Davacının ticari defter ve kayıtları üzerinde davaya konu bonoların ne şekilde kayıtlı olduğu ve taraflar arasındaki ticari ilişkinin defterlere ne şekilde yansıdığı yönünde talimat yolu ile inceleme yaptırılmak istenmiş, mahallinde yapılan inceleme sırasında defterlerin ibraz edilmediği görülmüş alınan raporda “…tespitler sonucunda; Alacaklı vekili söz konusu bonoların kendilerine ait olduğunu, Mal teslim belgesi olarak düzenlediklerini 4 adet seri numaralı belgelerinde kendilerine ait olduğu malın teslimi ve tutarını gösteren ikincil belgeler olduğu ve yasal belgeler olmadığı, Ticari defterler ve bunlara ait kayıtlar ibraz edilmemiştir.” denildiği görülmüştür.
Davalının ticari defter ve kayıtları üzerinde davaya konu bonoların ne şekilde kayıtlı olduğu ve taraflar arasındaki ticari ilişkinin defterlere ne şekilde yansıdığı yönünde bilirkişi incelemesi yaptırılması için mahkememizin 15/06/20222 tarihli 2 numaralı ara kararı ile bilirkişi ücretinin depo edilmesi için davacı vekiline kesin mehil verilmiş, kesin mehlin e tebliğine rağmen davacı tarafça üçretin depo edilmediği görülmüştür.
DEĞERLENDİRME:
Davacı tarafça zaman aşımına uğramış bonolara dayalı olarak başlatılan icra takibine yönelik itirazın temel ilişkiye dayalı olarak iptali,davalı tarafça bonoların zaman aşımına uğradığı, avans olarak verilen bonolara rağmen davacının edimini yerine getirmediği belirtilerek davanın reddine karar verilmesi talep edilmiş olup;
Davacı tarafça 01.12.2013 vadeden başlayıp 01.09.2014 vade ile sona eren sıralı , zaman aşımına uğramış 10 adet, 2.000,00 er TL bonodan kaynaklı 20.000,00 TL asıl alacak ve işlemiş faize davayı takip yapılmış ise de, takibe konu bonoların zaman aşımına uğradığı, davalı tarafça zaman aşımı savunmasında bulunulduğu, temel borç ilişkisinin de davacı taraf ticari defter ve kayıtlarında bulunmadığı, davalının ticari defter ve kayıtları üzerinde yaptırılacak bilirkişi incelemesi için gerekli ücretin kesin mehile rağmen davacı tarafça depo edilmediği bu kapsamda davacının davalıdan alacaklı olduğunu ispat edemediği, davacı defter ve kayıtları üzerindeki bilirkişi raporu, zaman aşımına uğramış bonolar, icra dosyası davacı tarafa bilirkişi gideri için verilmiş ve tebliğ edilmiş kesin mehil ve tüm dosya içeriği ile anlaşılmakla aşağıdaki hükmün kurulmasına karar vermek gerekmiştir.

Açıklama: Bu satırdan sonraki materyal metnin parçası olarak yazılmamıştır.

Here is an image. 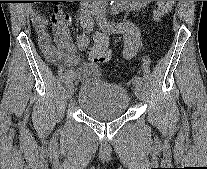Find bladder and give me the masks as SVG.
<instances>
[{
  "mask_svg": "<svg viewBox=\"0 0 207 169\" xmlns=\"http://www.w3.org/2000/svg\"><path fill=\"white\" fill-rule=\"evenodd\" d=\"M78 108L88 117L108 121L121 118L130 106L125 87L102 79H93L81 85L77 95Z\"/></svg>",
  "mask_w": 207,
  "mask_h": 169,
  "instance_id": "1",
  "label": "bladder"
}]
</instances>
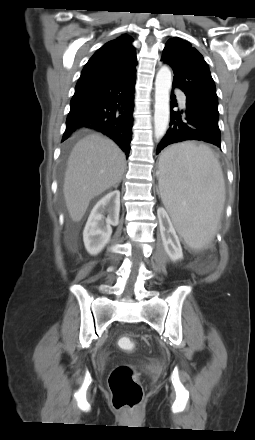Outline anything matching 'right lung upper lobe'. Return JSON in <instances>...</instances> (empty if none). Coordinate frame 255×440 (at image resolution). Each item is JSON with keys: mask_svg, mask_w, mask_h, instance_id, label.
I'll use <instances>...</instances> for the list:
<instances>
[{"mask_svg": "<svg viewBox=\"0 0 255 440\" xmlns=\"http://www.w3.org/2000/svg\"><path fill=\"white\" fill-rule=\"evenodd\" d=\"M126 34L98 49L84 66L75 90L103 84L135 70L136 52Z\"/></svg>", "mask_w": 255, "mask_h": 440, "instance_id": "right-lung-upper-lobe-1", "label": "right lung upper lobe"}]
</instances>
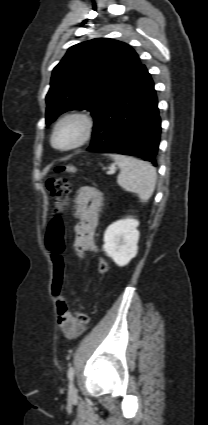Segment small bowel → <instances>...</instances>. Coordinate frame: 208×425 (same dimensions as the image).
<instances>
[{
	"label": "small bowel",
	"instance_id": "obj_1",
	"mask_svg": "<svg viewBox=\"0 0 208 425\" xmlns=\"http://www.w3.org/2000/svg\"><path fill=\"white\" fill-rule=\"evenodd\" d=\"M101 201V193L90 186L80 188L76 194L75 215L79 222L75 226L74 247L81 249L84 253L97 251L94 231L98 222ZM56 306L58 324L64 335L69 339L79 336L85 328L71 314L63 296L56 298Z\"/></svg>",
	"mask_w": 208,
	"mask_h": 425
}]
</instances>
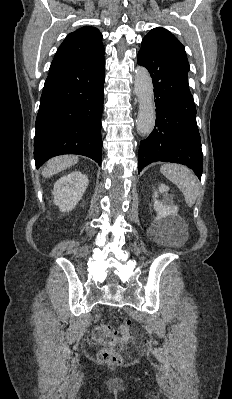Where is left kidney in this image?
<instances>
[{
	"label": "left kidney",
	"mask_w": 232,
	"mask_h": 399,
	"mask_svg": "<svg viewBox=\"0 0 232 399\" xmlns=\"http://www.w3.org/2000/svg\"><path fill=\"white\" fill-rule=\"evenodd\" d=\"M169 192L168 186L160 184L158 192L154 194V209L157 211L154 223L150 227V235L153 239H169V237H184L187 225L178 215L177 205H169L164 201L156 200L158 194Z\"/></svg>",
	"instance_id": "obj_1"
}]
</instances>
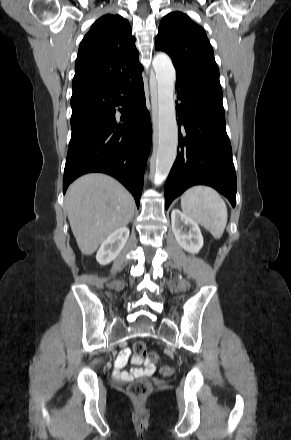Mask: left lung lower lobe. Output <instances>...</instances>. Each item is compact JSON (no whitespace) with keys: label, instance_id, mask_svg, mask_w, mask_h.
Listing matches in <instances>:
<instances>
[{"label":"left lung lower lobe","instance_id":"obj_1","mask_svg":"<svg viewBox=\"0 0 291 440\" xmlns=\"http://www.w3.org/2000/svg\"><path fill=\"white\" fill-rule=\"evenodd\" d=\"M178 155L165 184V207L187 188L204 184L236 204V173L226 133L222 92L176 78Z\"/></svg>","mask_w":291,"mask_h":440}]
</instances>
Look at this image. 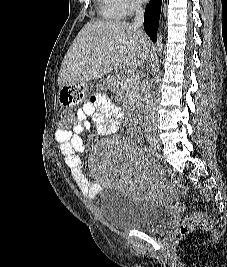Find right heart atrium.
Segmentation results:
<instances>
[{"label":"right heart atrium","instance_id":"obj_1","mask_svg":"<svg viewBox=\"0 0 227 267\" xmlns=\"http://www.w3.org/2000/svg\"><path fill=\"white\" fill-rule=\"evenodd\" d=\"M123 15H131L140 8L141 0H116Z\"/></svg>","mask_w":227,"mask_h":267}]
</instances>
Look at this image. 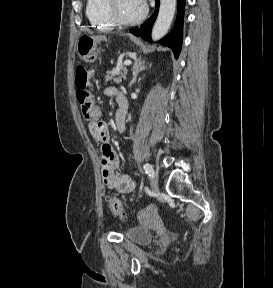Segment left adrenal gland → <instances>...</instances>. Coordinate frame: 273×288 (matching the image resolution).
<instances>
[{"mask_svg":"<svg viewBox=\"0 0 273 288\" xmlns=\"http://www.w3.org/2000/svg\"><path fill=\"white\" fill-rule=\"evenodd\" d=\"M145 69H146L145 61H141V60L135 61L133 68H132L133 78L129 84V87H131L136 82L138 74Z\"/></svg>","mask_w":273,"mask_h":288,"instance_id":"1","label":"left adrenal gland"}]
</instances>
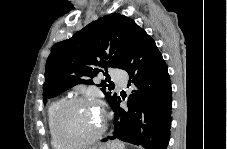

HÜKÜM: Gerekçesi açıklandığı üzere;
Davacının davasının reddine,
492 sayılı Harçlar Kanunu uyarınca alınması gereken 80,70 TL harçtan, dava açılışında alınan 59,30 TL peşin harcın düşülmesi ile eksik alındığı anlaşılan 21,40 TL harcın davacıdan alınarak hazineye gelir kaydedilmesine,
6102 sayılı Türk Ticaret Kanununun 5/A ve 6325 sayılı Hukuk Uyuşmazlıklarında Arabuluculuk Kanununun 18/A-13. maddesi uyarınca alınması gereken 1.320,00 TL arabuluculuk ücretinin davacıdan alınarak hazineye gelir kaydedilmesine,
Davacı tarafından yapılan yargılama giderlerinin üzerinde bırakılmasına,
Davalının yargılamada vekil ile temsil edildiği anlaşıldığından yürürlükte bulunan Avukatlık Asgari Ücret Tarifesi uyarınca hesaplanan 9.200,00 TL vekalet ücretinin davacıdan alınarak davalıya verilmesine,
Taraflarca yatırılan ve kullanılmayan gider ve delil avansının HMK’nin 333. maddesi uyarınca karar kesinleştikten sonra Hukuk Muhakemeleri Kanunu Gider Avansı Tarifesinin 5. maddesi dikkate alınarak yatıranlara iadesine,
Dair davalı vekilinin yüzüne karşı, tebliğ tarihinden itibaren 2 hafta içinde Ankara Bölge Adliye Mahkemesine istinaf yolu açık olmak üzere verilen karar açıkça okunup usulen anlatıldı. 09/11/2022

Katip …
¸e-imzalıdır.

Hakim …
¸e-imzalıdır.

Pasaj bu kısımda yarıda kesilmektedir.